France were best side in World Cup final
So the wrong team won the final but the right team won the Rugby World Cup. (Ainsi, la mauvaise équipe gagna la Finale, mais la bonne équipe devint championne du monde.)
No, I didn't have too much of the bubbly stuff into the small hours of Monday morning. Not a drop, in fact. But however you view Sunday night's final and however many times you study the recording, it's plainly apparent that France were the better team on the night.
Too many All Blacks had individual games well below their normal standards. Jerome Kaino, despite that lineout leap and pinpoint delivery to Tony Woodcock that proved so crucial, was perhaps the best example. But there were others. It all looked too emotional and important an occasion for Piri Weepu, too. His kicks at goal reminded me of my own efforts on the golf course; the best of intentions but a streak of desperation with every strike.
How beautifully ironic then that one bloke who did keep his nerves under control was a guy hitherto discarded as not good enough. Stephen Donald. What a delicious twist of fate that he should prove this nation's winner at the critical moment.
France deserved to win because they played a quite extraordinary game. When did we last see an All Black back row outplayed? Kieran Read made some strong surges but as a unit, the outstanding Thierry Dusautoir, Imanol Harinordoquy and Julien Bonnaire were in a class above.

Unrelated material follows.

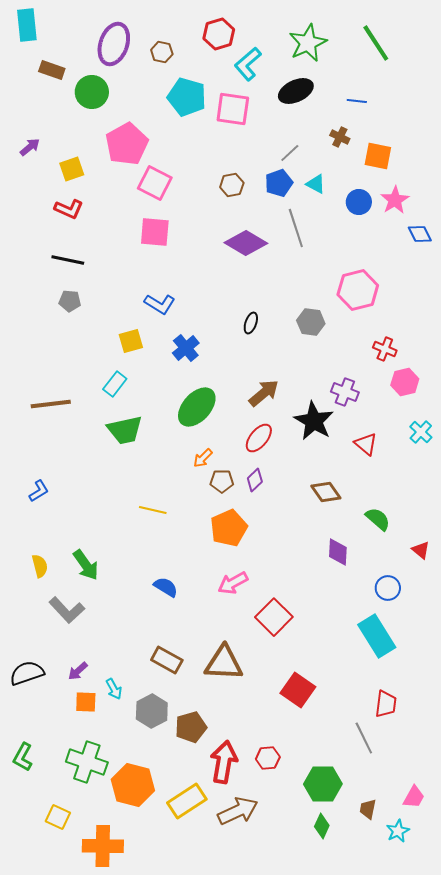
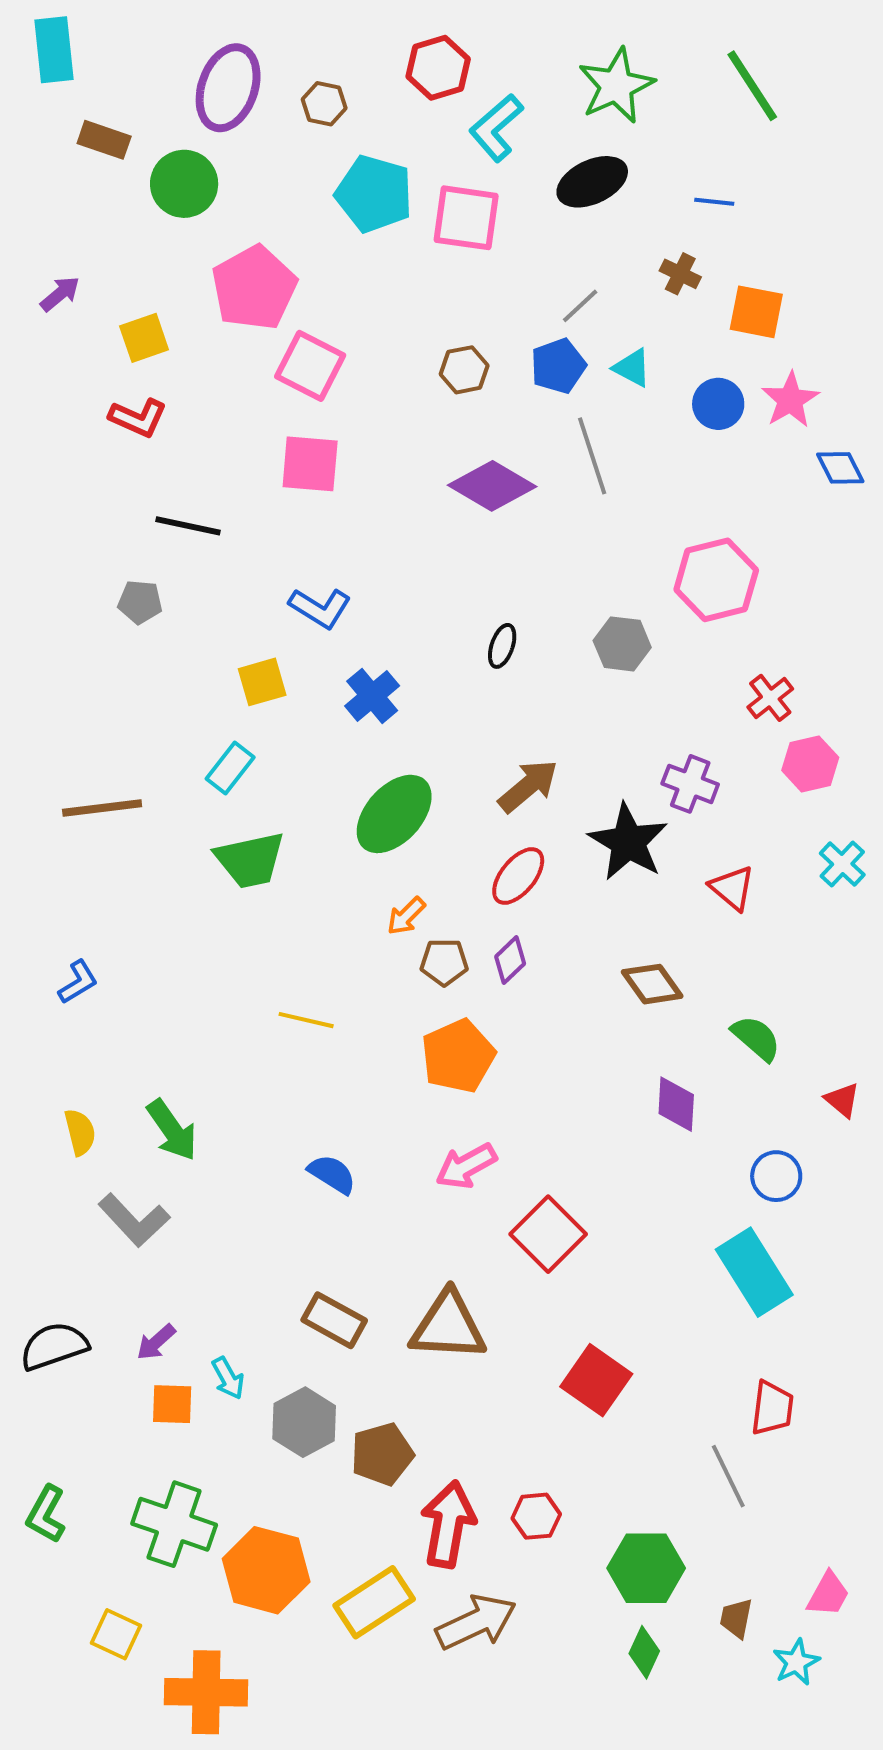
black line: (68, 260) -> (188, 526), moved
red cross: (385, 349) -> (770, 698), turned 30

Dusautoir was rightly the man of the match but Harinordoquy couldn't have been far behind him. Yet having said that, it would have been an utter travesty if France had slipped away with the World Cup.

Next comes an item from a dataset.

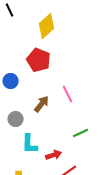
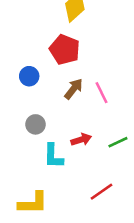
brown arrow: (42, 104) -> (74, 89), moved
red arrow: (54, 155) -> (81, 140), moved

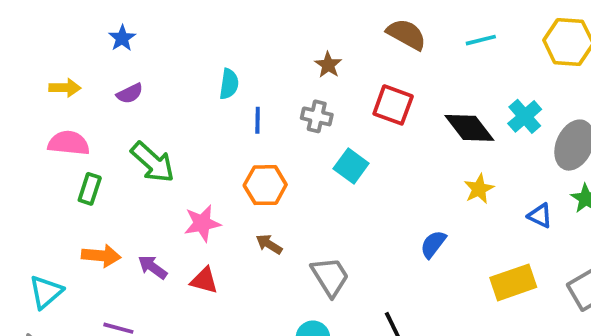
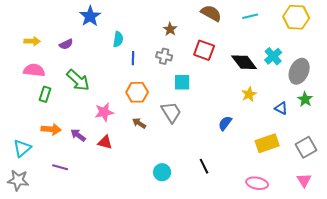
blue star: (122, 38) -> (90, 16), moved, size x1.5
cyan square: (351, 166) -> (182, 82), turned -36
gray trapezoid: (330, 277) -> (171, 112), moved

They played no rugby to get to the final but then reminded us of the stuff they could construct. So, excusez-moi, messieurs, what the hell happened in the first six weeks of the tournament? Why weren't you playing like this in all those other games?
Perhaps if the French hadn't been so busy having hissy fits among themselves all the time, they could have played some cracking rugby. But cockerels with their heads up their nether regions rarely make much sense. This was a huge pity because by and large this was not a great World Cup in terms of the spectacle on the field. New Zealand were by far the best team, which is why they deserved to scrape through the final. France could have lit up this tournament with outstanding, 15-a-side attacking rugby with ball in hand. But most of the time they played like a lot of constipated diners. Sadly, most countries were equally poor.

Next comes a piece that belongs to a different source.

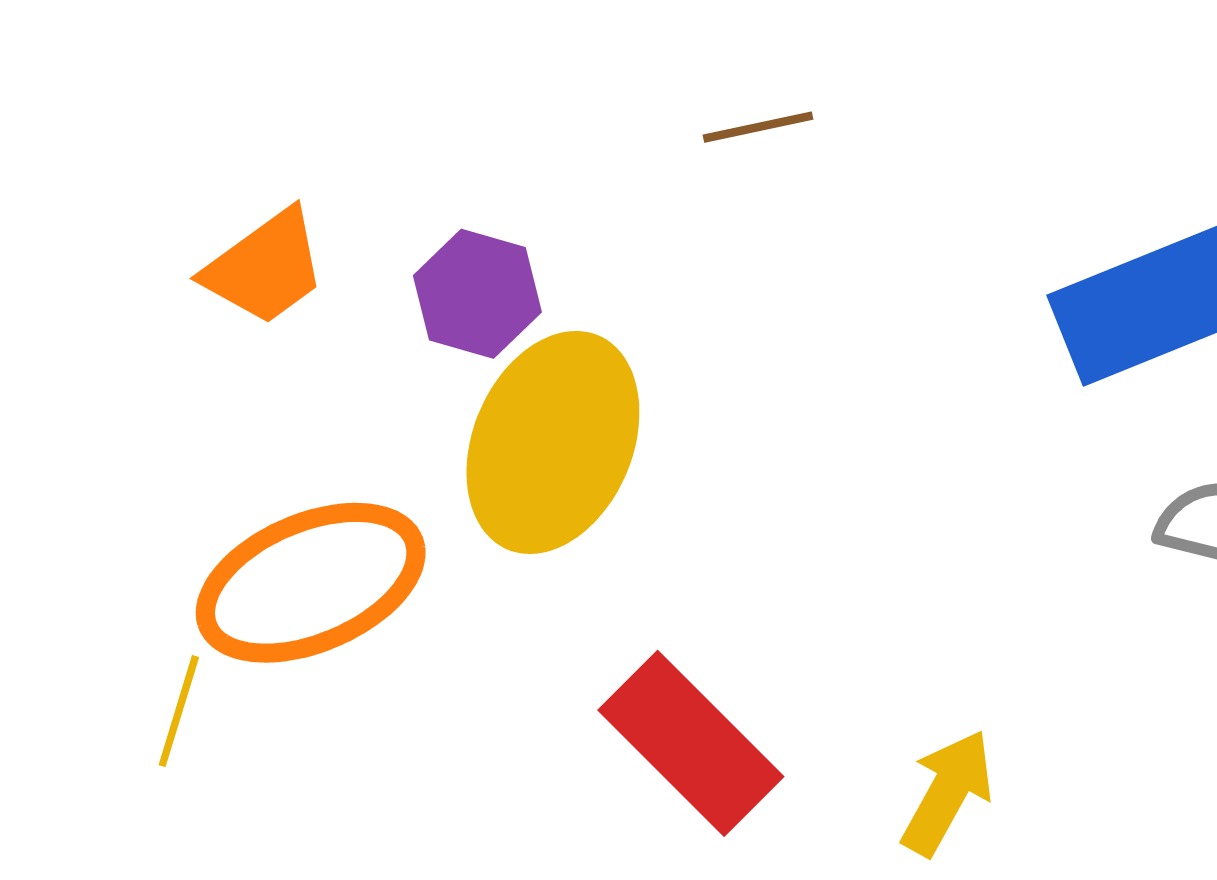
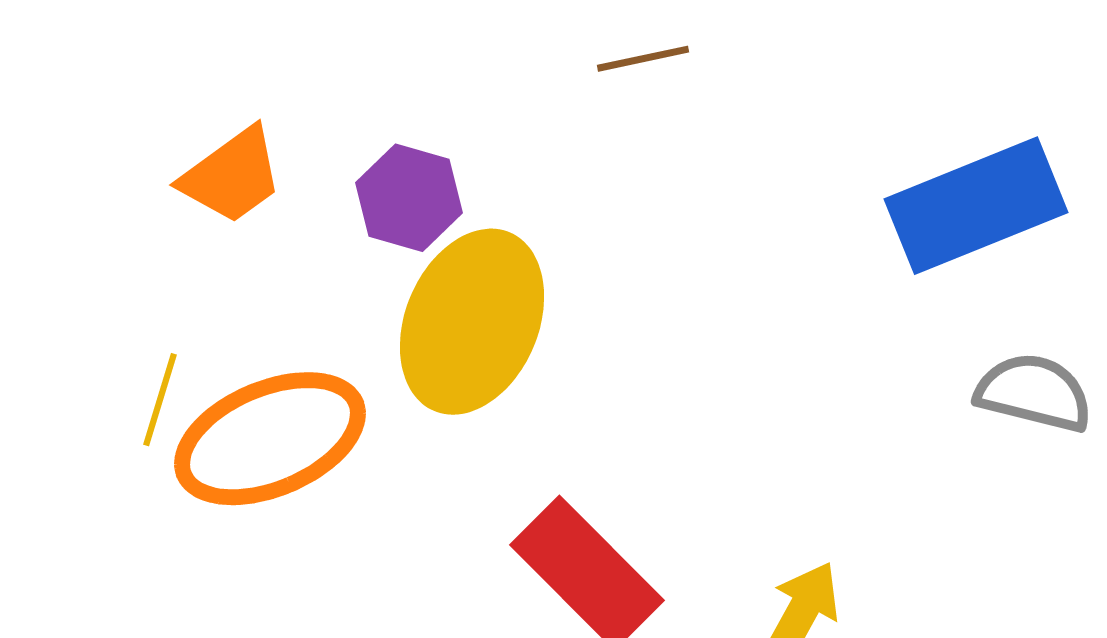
yellow line: (179, 711) -> (160, 400), moved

Wales were the sole exception. But apart from them, too much of the rugby we saw was at best modest, vin ordinaire if you like and in the case of some, like England, just plonk.
Out and about yesterday, I struggled to find many examples of joy unconfined among the natives. Huge relief appeared to me to be the prevailing emotion in this land.
The trouble with this tournament, and most especially the final, was that it would again have been a mystery to the non-rugby specialist, the outsider lured to his TV set around the world, to see what all the fuss was about.
The reason for that is rugby's laws remain so complicated, so intricate. At times on Sunday night, referee Craig Joubert could and probably should have penalised all manner of players myriad times. The breakdown remains a law-breakers' paradise: as ever, players were able to dive off their feet, handle on the ground, enter from the side and such like and amidst the frenetic activity, very often they went unseen. I don't blame Joubert for that; there are just so many laws to administer that the whole thing has become a morass.
But it strikes me that if this game really wants to become a global sport, then it has to appeal to masses. Right now, because of its construction, it can only be appreciated by a select few who have any idea what the hell is going on.
One other point is worth making. I know the idea may seem odd that elsewhere in the world they are not concerned with New Zealand and this World Cup. But such places do exist.
Take Manchester, where a soccer derby between United and City elicited the astonishing scoreline of 1-6. That was a result predicated on a simple philosophy - attack. By complete contrast, New Zealand's win on Sunday night (and indeed so much of this tournament) was forged almost entirely on defence.
Therein lies the difference between the two sports. And as long as that remains the case, rugby will never become the global event that soccer represents.